Crise de l’expertise médicale : que faire pour éviter les erreurs judiciaires ?

avec le Pr Jacques Hureau, de l’Académie nationale de médecine, auteur d’un rapport sur l’expertise médicale.

Les experts médicaux sont souvent montrés du doigt, qu’on évoque quelques médiatiques affaires judiciaires en cours comme la mise sous tutelle de Liliane Bettencourt, l’affaire du meurtre au collège Cévenol par un jeune récidiviste de 17 ans ou en 2005 l’affaire d’Outreau qui mena à une vaste erreur judiciaire. Seuls pour délivrer leurs expertises, pas assez nombreux pour répondre aux demandes des tribunaux, la responsabilité des experts est pourtant des plus grandes puisque les juges s’appuient sur leurs conclusions pour délivrer leur jugement. Radiographie d’un système à refondre en compagnie du Professeur Jacques Hureau médecin et expert honoraire agréé par la Cour de cassation.

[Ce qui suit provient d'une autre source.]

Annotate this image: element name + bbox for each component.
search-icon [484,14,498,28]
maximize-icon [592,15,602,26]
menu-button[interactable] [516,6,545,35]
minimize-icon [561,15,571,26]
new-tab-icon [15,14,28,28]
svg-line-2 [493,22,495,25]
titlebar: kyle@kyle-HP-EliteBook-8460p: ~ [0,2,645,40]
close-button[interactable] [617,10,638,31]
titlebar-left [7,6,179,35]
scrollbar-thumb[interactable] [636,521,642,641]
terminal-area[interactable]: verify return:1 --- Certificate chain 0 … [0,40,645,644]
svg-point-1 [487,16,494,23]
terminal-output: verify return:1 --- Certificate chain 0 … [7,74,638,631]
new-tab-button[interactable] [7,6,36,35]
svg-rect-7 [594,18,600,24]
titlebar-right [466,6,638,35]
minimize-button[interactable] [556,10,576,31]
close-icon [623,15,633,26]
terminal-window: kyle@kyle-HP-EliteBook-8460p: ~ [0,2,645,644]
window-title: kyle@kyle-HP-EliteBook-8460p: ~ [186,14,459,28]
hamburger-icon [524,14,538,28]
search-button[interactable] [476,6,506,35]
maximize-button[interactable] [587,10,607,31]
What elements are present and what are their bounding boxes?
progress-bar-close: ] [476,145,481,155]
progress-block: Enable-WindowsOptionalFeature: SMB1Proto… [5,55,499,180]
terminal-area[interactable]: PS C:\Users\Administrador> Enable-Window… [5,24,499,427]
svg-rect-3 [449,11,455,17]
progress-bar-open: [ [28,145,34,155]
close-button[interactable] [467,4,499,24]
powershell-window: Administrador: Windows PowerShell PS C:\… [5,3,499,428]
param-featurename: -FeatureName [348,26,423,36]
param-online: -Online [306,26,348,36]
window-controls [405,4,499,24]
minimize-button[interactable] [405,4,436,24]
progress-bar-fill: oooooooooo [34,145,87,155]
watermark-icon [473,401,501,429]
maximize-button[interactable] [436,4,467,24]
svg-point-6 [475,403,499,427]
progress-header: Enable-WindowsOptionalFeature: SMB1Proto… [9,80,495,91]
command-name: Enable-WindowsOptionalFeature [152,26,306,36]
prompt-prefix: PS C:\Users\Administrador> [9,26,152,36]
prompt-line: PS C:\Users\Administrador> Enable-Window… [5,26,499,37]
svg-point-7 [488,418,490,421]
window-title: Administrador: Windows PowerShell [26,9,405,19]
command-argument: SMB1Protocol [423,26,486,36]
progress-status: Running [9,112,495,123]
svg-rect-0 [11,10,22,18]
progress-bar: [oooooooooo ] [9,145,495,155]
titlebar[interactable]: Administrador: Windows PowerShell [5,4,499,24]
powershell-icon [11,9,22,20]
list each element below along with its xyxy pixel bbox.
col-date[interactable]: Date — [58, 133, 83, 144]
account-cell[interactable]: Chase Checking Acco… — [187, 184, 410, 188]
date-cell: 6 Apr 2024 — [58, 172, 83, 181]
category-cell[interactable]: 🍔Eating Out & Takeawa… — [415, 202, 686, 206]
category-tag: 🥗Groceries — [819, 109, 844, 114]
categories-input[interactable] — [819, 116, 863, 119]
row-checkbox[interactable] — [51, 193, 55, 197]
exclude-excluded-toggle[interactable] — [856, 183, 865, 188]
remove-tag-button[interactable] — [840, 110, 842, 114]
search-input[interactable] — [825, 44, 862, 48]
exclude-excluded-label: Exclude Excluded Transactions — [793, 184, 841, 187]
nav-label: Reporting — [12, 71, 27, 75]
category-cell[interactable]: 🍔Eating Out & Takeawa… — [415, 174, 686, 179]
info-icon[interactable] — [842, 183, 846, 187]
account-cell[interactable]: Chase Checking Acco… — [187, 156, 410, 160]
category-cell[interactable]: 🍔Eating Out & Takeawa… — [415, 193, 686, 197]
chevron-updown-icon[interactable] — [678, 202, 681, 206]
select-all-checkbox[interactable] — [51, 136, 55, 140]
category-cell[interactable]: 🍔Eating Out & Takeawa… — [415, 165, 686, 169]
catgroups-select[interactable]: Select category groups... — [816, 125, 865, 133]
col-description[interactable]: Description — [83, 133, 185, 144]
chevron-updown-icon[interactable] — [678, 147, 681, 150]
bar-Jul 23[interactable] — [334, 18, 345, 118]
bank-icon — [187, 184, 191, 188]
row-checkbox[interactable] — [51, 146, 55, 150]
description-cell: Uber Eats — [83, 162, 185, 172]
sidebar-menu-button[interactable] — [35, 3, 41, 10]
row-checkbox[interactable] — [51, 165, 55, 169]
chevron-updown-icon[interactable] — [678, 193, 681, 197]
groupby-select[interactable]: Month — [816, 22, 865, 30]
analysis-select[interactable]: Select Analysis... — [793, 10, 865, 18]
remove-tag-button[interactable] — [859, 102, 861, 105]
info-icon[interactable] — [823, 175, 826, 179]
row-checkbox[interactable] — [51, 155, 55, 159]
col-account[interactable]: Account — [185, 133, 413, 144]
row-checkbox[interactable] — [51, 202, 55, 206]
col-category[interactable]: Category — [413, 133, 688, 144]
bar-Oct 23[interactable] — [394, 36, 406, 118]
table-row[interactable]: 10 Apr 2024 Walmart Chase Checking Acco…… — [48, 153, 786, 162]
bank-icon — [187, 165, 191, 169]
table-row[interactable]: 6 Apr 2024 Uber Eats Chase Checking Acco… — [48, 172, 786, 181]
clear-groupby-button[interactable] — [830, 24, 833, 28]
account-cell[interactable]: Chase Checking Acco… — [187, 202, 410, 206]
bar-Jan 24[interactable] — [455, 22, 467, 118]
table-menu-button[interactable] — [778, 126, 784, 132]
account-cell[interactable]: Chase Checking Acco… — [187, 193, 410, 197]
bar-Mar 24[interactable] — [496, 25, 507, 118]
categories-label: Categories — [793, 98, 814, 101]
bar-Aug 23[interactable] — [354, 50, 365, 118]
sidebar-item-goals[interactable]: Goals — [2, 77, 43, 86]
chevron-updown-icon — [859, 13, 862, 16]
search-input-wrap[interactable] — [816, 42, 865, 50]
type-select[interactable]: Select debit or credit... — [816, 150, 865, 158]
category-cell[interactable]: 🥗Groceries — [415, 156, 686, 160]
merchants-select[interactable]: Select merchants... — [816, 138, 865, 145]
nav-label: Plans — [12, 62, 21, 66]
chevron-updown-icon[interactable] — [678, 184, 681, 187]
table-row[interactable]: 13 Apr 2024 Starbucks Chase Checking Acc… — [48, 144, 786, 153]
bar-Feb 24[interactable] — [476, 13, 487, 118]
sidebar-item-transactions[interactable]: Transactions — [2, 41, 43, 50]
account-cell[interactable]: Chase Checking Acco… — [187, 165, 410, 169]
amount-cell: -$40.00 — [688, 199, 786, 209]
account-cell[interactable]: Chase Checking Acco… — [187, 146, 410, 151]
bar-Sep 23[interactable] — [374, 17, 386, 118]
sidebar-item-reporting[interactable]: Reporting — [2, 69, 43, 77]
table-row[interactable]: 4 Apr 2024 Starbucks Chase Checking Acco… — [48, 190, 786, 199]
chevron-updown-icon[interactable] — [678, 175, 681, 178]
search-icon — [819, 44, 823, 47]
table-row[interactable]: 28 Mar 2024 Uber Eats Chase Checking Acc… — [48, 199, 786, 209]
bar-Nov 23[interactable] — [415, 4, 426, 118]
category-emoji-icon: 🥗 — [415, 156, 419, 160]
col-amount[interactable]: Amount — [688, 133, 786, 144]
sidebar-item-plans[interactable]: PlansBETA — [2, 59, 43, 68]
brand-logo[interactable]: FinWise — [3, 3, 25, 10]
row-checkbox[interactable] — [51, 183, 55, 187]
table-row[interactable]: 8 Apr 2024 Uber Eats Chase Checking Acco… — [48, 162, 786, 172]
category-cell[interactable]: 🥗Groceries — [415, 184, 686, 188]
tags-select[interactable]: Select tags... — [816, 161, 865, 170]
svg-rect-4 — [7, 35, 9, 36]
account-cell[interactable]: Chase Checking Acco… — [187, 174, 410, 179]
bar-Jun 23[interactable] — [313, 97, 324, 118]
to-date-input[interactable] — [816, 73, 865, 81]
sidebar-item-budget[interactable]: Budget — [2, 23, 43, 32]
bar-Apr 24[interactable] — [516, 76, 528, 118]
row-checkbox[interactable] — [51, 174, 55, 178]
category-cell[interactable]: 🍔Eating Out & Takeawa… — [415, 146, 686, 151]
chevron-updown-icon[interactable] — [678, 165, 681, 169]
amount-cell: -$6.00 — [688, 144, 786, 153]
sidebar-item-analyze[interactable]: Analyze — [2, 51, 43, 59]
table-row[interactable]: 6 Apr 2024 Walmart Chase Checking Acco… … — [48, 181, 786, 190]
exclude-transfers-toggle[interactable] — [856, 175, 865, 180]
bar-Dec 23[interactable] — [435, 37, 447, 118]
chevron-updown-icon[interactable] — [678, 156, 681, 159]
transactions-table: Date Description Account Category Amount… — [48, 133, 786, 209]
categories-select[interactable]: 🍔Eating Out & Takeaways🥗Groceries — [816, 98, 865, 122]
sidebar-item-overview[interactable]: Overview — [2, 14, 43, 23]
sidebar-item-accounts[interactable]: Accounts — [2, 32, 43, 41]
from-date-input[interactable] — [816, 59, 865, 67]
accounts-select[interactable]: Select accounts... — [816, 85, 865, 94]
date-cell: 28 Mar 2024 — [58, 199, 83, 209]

La crise de l’expertise médicale n’est pas récente. La loi de juin 1971 avait déjà été révisée en 2004 puis en 2008. Aujourd’hui, la préoccupation principale demeure la qualité de l’expertise. Car actuellement constate le professeur Jacques Hureau, chirurgien et coauteur du rapport de l’Académie nationale de médecine sur l’expertise médicale [1], « la compétence de l’expert n’est pas suffisamment prise en compte tant au moment de son inscription sur la liste des experts qu’au moment de la mise en adéquation par le magistrat de sa compétence sur une affaire ». Pourtant, depuis la révision de la loi de 2001, des critères d’évaluation des médecins ont été définis pour figurer sur ces listes. « Mais cette inscription se fait en deux temps poursuit notre invité : tout d’abord une inscription probatoire de 3 ans. L’intéressé pose sa candidature avec son CV et ses travaux. Mais il n’est pas rencontré par des représentants de la cour d’appel, ni même par ses confrères experts ». Puis au moment de sa réinscription, au bout de 3 ans, une commission mixte d’experts et de magistrats se réunit pour statuer sur son sort.  Et comme le fait remarquer Jacques Hureau, les experts réunis n’appartiennent pas forcément à la discipline du dossier à juger.

La compétence  des experts a également été soulevée en mars 2011 dans la publication d’un autre rapport consacré à cette question [2]. Les auteurs ont listé les qualités déontologiques pour être expert. « A ma grande surprise, j’ai lu que la compétence ne figurait qu’en septième position … ». Or si la compétence des experts ne semble pas primordiale, on peut donc se demander si les expertises sont fiables ! « Cela revient à se demander comment déterminer qu’un expert est compétent » selon Jacques Hureau. « Les Américains ont résolu en partie le problème avec les critères Daubert » ; des critères qui se résument en trois points : la théorie de l’expert doit pouvoir être testée, qu’elle ait donné lieu à une évaluation par d’autres experts et que le juge puisse considérer le pourcentage d’erreur potentiel.  « Il s’agit d’un suivi et d’un encadrement des experts. En France on pourrait arriver à quelque chose de semblable. Il faudrait que les experts puissent se faire accréditer en quelque sorte et qu’ils soient soumis aux normes AFNOR de la qualité de l’expertise ».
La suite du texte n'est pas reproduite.